* **Task brief**
Please copy exactly every line from the one that contains "Aceptar todas las cookies (94, 2494)" to the end of the data below, with both ends included and no other lines.

Saved entries
.....
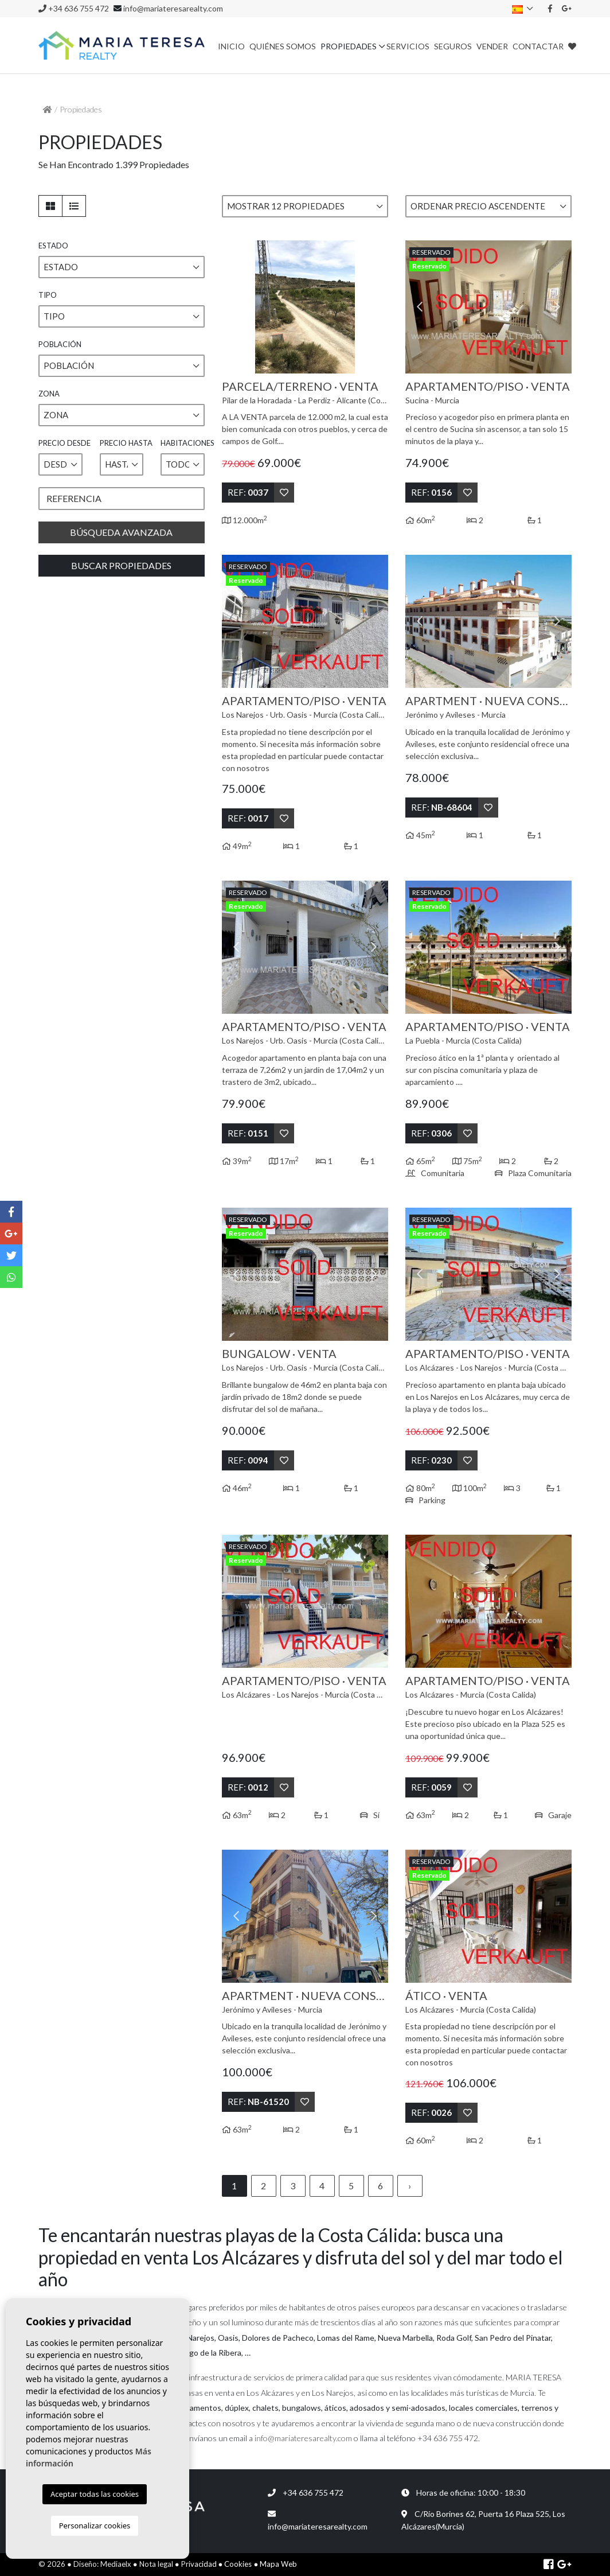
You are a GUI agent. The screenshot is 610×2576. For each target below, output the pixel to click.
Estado (53, 245)
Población (59, 344)
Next (373, 306)
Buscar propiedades (121, 565)
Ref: (248, 492)
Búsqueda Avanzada (121, 532)
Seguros (453, 46)
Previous (236, 306)
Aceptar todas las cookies (94, 2494)
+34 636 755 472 (73, 8)
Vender (492, 46)
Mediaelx (115, 2564)
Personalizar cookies (95, 2525)
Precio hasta (122, 443)
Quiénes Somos (282, 46)
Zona (49, 393)
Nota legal (156, 2564)
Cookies (238, 2564)
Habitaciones (183, 443)
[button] (305, 206)
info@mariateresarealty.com (173, 8)
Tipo (47, 294)
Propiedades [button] (348, 46)
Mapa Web (278, 2564)
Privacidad (199, 2564)
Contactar (538, 46)
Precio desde (60, 443)
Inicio (231, 46)
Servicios (407, 46)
.....
* **Response**
Aceptar todas las cookies (94, 2494)
+34 636 755 472 (73, 8)
Vender (492, 46)
Mediaelx (115, 2564)
Personalizar cookies (95, 2525)
Precio hasta (122, 443)
Quiénes Somos (282, 46)
Zona (49, 393)
Nota legal (156, 2564)
Cookies (238, 2564)
Habitaciones (183, 443)
[button] (305, 206)
info@mariateresarealty.com (173, 8)
Tipo (47, 294)
Propiedades [button] (348, 46)
Mapa Web (278, 2564)
Privacidad (199, 2564)
Contactar (538, 46)
Precio desde (60, 443)
Inicio (231, 46)
Servicios (407, 46)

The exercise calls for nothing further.